EXERCISE PROMPT —
Go through the data below and copy each line that includes "每分钟心跳数".

........

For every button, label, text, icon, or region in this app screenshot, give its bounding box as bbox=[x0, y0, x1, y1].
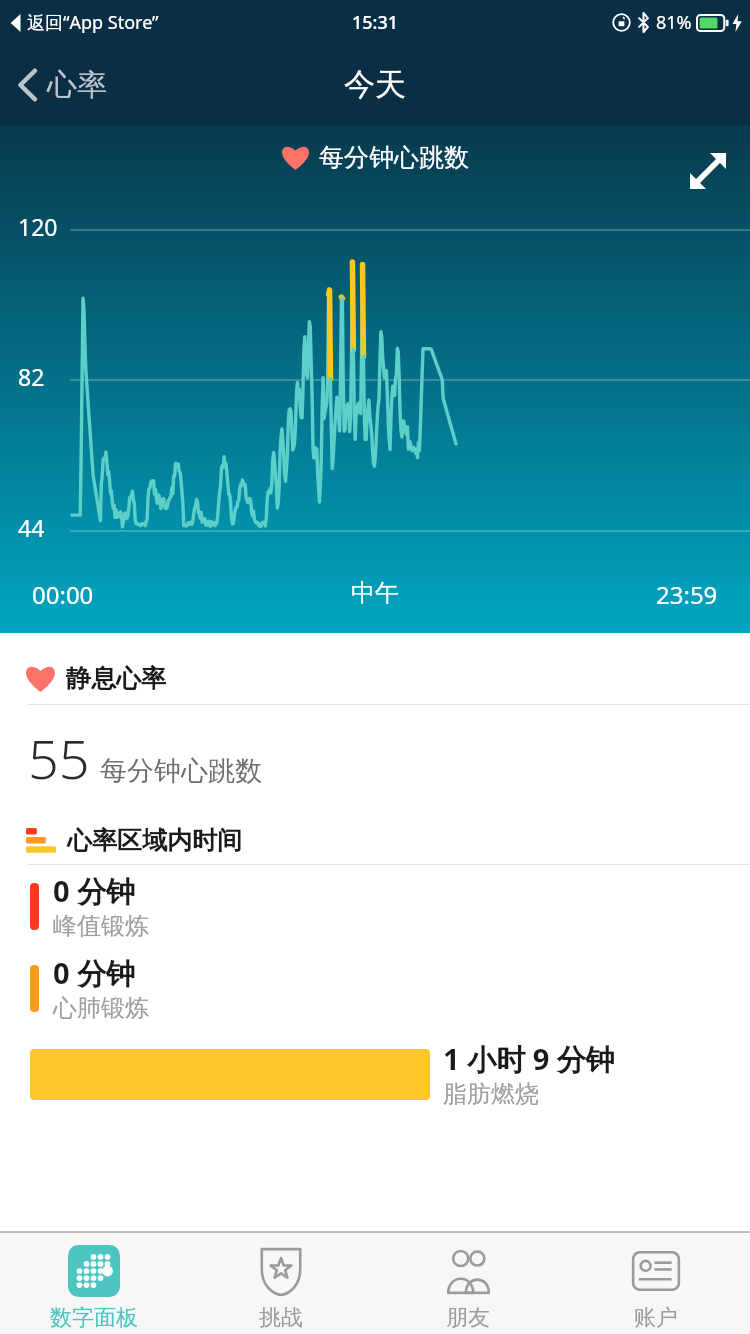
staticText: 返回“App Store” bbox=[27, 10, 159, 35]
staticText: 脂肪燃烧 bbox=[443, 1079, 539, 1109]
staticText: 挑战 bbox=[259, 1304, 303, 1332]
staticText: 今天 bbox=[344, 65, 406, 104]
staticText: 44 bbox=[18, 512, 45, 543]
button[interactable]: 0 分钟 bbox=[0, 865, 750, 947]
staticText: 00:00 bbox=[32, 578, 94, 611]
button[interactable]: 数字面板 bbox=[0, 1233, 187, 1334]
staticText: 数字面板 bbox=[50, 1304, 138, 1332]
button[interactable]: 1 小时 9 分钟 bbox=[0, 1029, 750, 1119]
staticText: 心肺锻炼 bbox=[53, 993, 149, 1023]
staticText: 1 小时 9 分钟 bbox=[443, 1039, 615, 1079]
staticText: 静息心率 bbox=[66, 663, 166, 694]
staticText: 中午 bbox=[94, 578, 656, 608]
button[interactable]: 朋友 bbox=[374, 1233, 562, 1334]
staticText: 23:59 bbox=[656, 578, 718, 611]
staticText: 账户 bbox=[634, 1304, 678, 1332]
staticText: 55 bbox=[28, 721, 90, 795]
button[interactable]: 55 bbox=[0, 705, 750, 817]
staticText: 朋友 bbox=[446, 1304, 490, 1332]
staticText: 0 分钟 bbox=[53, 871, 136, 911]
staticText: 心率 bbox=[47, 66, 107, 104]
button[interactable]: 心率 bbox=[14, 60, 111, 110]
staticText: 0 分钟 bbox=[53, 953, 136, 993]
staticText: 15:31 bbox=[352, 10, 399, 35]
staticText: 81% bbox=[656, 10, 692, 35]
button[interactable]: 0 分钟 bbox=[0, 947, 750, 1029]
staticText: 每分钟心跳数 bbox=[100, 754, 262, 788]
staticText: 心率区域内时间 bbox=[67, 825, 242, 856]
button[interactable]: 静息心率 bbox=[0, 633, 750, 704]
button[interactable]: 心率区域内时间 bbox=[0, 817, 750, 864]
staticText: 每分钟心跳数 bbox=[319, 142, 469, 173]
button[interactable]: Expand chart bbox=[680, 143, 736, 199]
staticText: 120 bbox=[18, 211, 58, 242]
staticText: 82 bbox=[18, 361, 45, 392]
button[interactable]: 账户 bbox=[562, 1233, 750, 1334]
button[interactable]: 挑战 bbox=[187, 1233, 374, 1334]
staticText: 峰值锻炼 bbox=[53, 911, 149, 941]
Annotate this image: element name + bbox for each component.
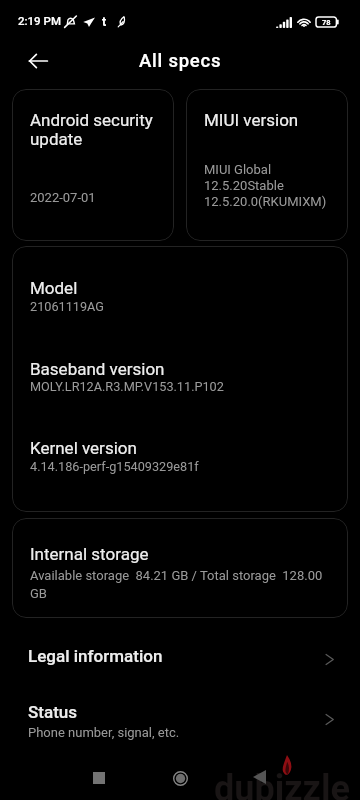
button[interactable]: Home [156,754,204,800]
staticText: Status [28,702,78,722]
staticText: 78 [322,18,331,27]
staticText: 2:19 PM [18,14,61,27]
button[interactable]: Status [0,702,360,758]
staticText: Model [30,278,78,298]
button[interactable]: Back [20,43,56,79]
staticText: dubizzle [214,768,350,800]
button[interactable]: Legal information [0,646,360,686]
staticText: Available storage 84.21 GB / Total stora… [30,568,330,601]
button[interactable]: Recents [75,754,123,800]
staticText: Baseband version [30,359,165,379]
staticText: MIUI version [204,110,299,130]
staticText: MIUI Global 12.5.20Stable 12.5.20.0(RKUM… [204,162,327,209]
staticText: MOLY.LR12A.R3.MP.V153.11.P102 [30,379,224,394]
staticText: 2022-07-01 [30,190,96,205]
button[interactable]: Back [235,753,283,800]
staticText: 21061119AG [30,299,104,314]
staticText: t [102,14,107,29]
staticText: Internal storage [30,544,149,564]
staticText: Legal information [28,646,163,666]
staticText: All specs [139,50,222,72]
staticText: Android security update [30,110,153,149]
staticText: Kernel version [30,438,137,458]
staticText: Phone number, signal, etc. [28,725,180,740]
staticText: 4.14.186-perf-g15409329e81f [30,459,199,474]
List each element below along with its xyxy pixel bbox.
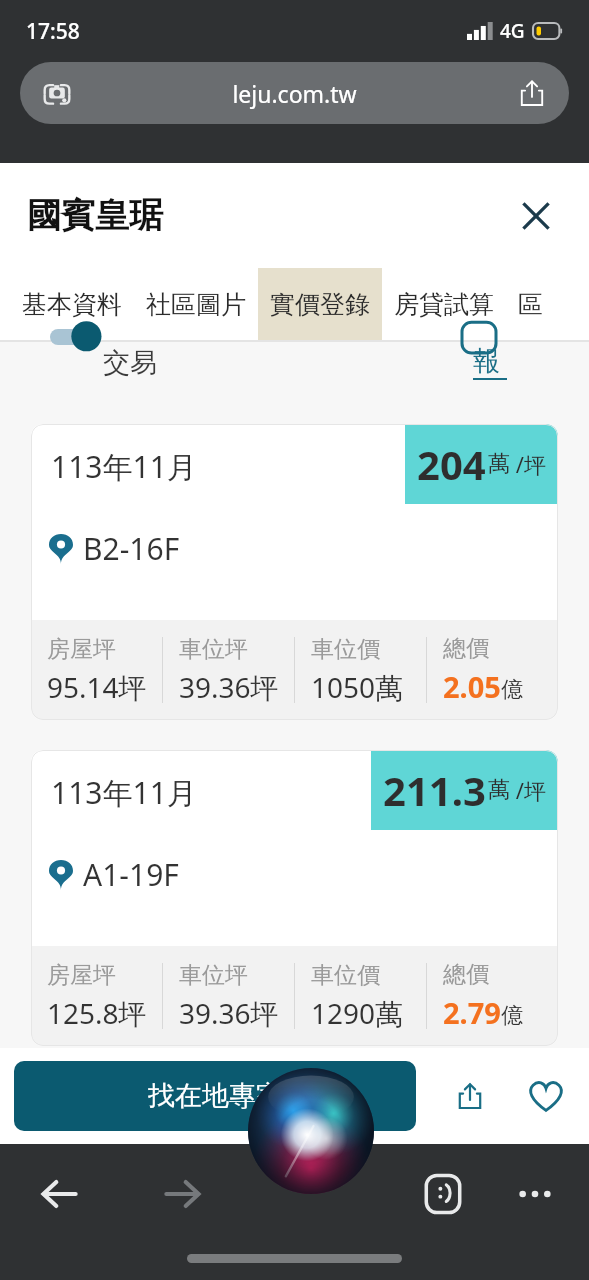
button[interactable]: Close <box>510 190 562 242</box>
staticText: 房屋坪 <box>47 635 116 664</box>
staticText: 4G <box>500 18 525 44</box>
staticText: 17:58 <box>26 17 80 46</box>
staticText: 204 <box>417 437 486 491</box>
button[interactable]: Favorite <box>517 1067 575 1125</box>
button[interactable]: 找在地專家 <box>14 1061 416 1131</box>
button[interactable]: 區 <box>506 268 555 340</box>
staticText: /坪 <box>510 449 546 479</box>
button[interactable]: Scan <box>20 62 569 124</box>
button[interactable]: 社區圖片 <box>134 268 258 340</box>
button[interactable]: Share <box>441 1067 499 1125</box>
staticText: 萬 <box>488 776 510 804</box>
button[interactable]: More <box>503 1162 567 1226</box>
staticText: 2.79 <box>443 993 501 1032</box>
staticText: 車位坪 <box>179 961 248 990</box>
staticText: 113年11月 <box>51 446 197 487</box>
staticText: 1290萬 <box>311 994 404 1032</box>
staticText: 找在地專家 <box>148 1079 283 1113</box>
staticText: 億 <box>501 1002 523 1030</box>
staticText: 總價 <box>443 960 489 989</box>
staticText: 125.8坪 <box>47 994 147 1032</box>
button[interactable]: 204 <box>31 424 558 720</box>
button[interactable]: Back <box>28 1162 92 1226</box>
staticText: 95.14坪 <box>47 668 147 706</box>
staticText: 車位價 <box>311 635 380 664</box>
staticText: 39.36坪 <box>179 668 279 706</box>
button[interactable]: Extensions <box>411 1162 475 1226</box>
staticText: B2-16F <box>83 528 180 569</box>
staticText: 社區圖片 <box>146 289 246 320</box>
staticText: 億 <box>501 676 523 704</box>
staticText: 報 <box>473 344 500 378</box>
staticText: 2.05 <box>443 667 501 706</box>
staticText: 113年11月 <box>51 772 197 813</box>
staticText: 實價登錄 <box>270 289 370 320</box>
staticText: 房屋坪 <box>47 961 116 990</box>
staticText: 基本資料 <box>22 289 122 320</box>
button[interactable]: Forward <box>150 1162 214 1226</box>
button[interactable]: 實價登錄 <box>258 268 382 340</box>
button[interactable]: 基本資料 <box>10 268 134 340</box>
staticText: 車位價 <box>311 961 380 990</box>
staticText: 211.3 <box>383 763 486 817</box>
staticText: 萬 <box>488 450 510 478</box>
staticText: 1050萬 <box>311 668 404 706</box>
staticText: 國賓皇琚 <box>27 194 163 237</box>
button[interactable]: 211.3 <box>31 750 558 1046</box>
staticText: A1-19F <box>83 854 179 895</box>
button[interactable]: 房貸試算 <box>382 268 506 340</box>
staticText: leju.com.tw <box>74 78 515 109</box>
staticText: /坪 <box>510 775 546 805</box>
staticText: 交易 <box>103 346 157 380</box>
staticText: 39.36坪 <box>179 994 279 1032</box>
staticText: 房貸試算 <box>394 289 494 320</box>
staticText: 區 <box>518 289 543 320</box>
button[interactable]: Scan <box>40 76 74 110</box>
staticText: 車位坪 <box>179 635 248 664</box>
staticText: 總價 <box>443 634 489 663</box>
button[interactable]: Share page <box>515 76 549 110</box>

........

EXPECTED ANSWER —
staticText: 每分钟心跳数 bbox=[100, 754, 262, 788]
staticText: 每分钟心跳数 bbox=[319, 142, 469, 173]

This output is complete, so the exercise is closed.